Stored data entries

*** Block opens ***

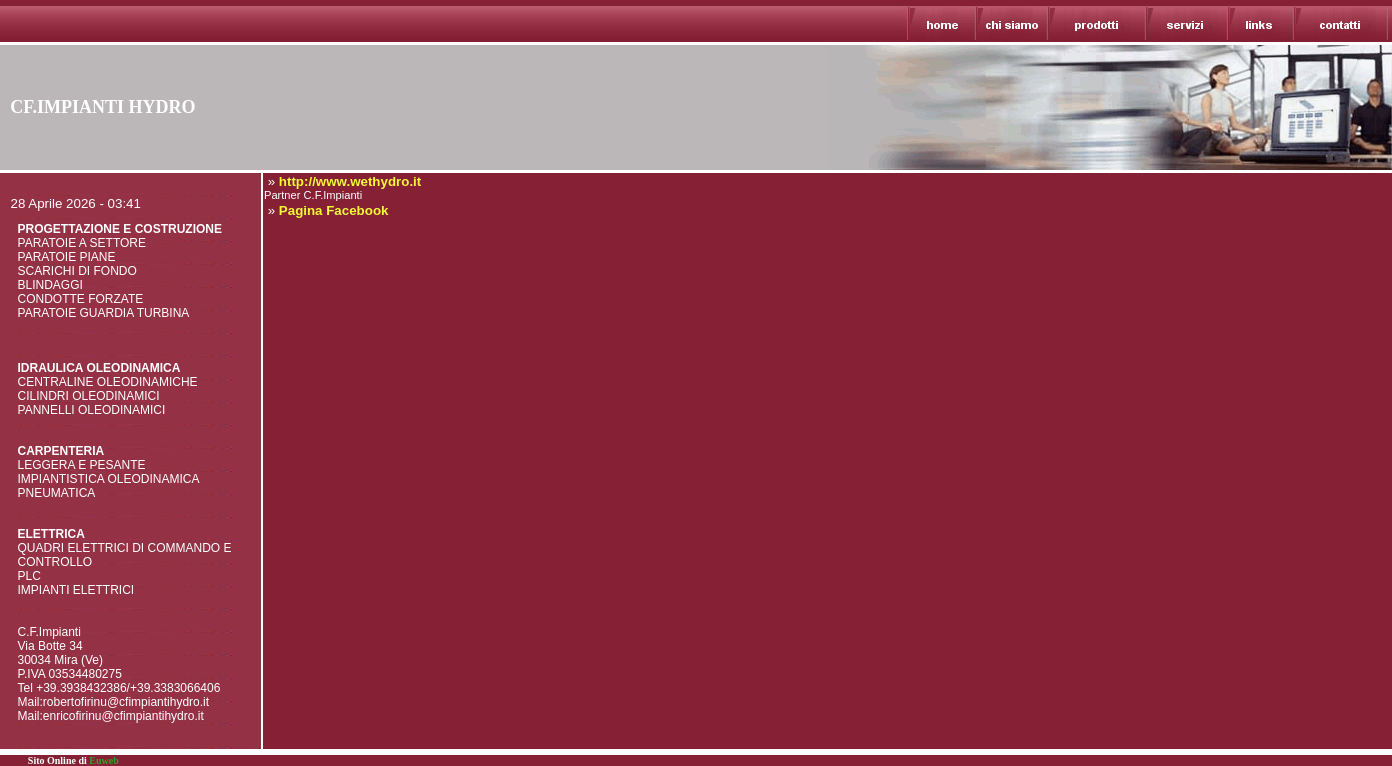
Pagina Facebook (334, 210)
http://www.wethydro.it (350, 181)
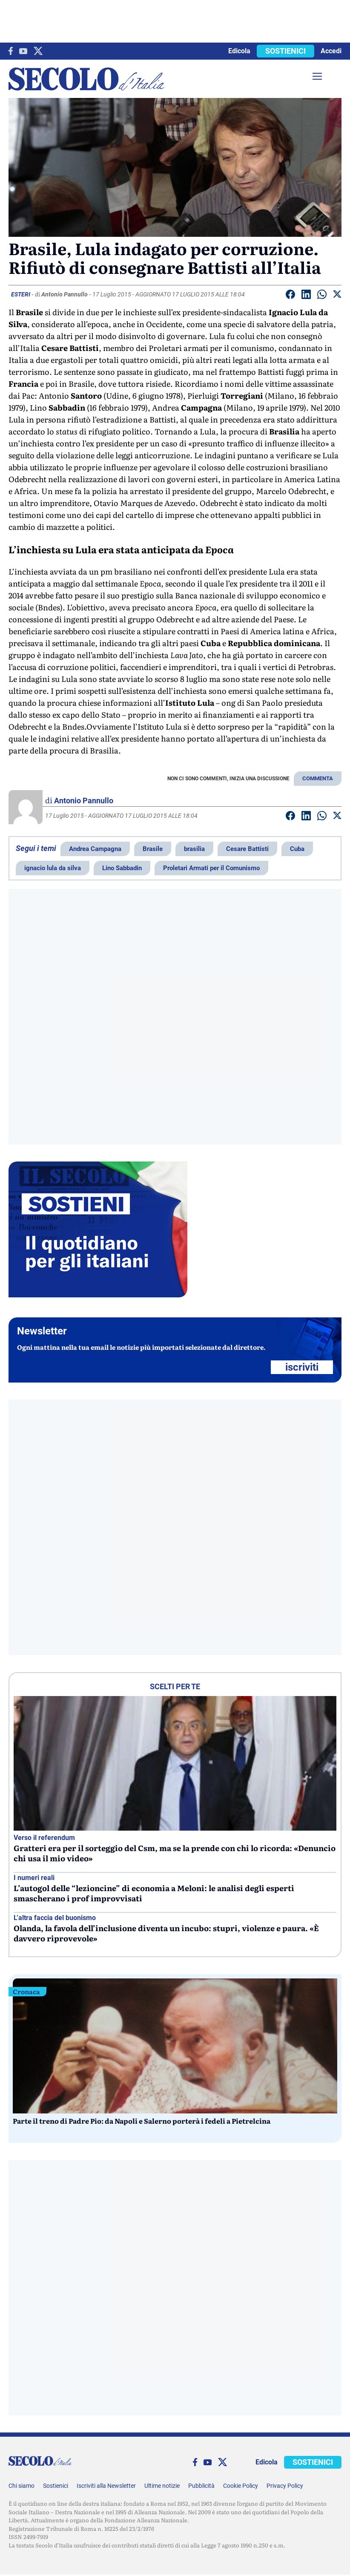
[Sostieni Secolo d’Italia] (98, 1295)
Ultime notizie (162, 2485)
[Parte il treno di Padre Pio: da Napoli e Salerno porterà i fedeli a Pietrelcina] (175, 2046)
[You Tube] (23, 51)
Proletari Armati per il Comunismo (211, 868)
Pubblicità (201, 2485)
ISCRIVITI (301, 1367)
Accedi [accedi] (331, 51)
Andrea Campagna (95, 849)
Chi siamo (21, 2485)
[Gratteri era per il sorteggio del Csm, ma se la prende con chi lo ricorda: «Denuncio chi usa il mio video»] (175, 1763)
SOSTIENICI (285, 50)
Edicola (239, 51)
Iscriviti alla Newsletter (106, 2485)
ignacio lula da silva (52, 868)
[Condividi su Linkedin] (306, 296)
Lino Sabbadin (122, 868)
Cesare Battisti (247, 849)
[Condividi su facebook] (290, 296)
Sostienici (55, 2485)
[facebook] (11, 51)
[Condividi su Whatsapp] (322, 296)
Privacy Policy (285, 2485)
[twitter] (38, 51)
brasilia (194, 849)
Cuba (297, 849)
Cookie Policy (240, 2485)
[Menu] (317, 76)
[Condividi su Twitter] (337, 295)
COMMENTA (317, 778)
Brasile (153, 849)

*** Block closes ***

Problem details: The response should consist of the lines above from the first through the one containing "[Condividi su Twitter] (337, 295)", transcribed exactly, with every picture left out.

Result:
Pagina Facebook (334, 210)
http://www.wethydro.it (350, 181)
[Sostieni Secolo d’Italia] (98, 1295)
Ultime notizie (162, 2485)
[Parte il treno di Padre Pio: da Napoli e Salerno porterà i fedeli a Pietrelcina] (175, 2046)
[You Tube] (23, 51)
Proletari Armati per il Comunismo (211, 868)
Pubblicità (201, 2485)
ISCRIVITI (301, 1367)
Accedi [accedi] (331, 51)
Andrea Campagna (95, 849)
Chi siamo (21, 2485)
[Gratteri era per il sorteggio del Csm, ma se la prende con chi lo ricorda: «Denuncio chi usa il mio video»] (175, 1763)
SOSTIENICI (285, 50)
Edicola (239, 51)
Iscriviti alla Newsletter (106, 2485)
ignacio lula da silva (52, 868)
[Condividi su Linkedin] (306, 296)
Lino Sabbadin (122, 868)
Cesare Battisti (247, 849)
[Condividi su facebook] (290, 296)
Sostienici (55, 2485)
[facebook] (11, 51)
[Condividi su Whatsapp] (322, 296)
Privacy Policy (285, 2485)
[twitter] (38, 51)
brasilia (194, 849)
Cuba (297, 849)
Cookie Policy (240, 2485)
[Menu] (317, 76)
[Condividi su Twitter] (337, 295)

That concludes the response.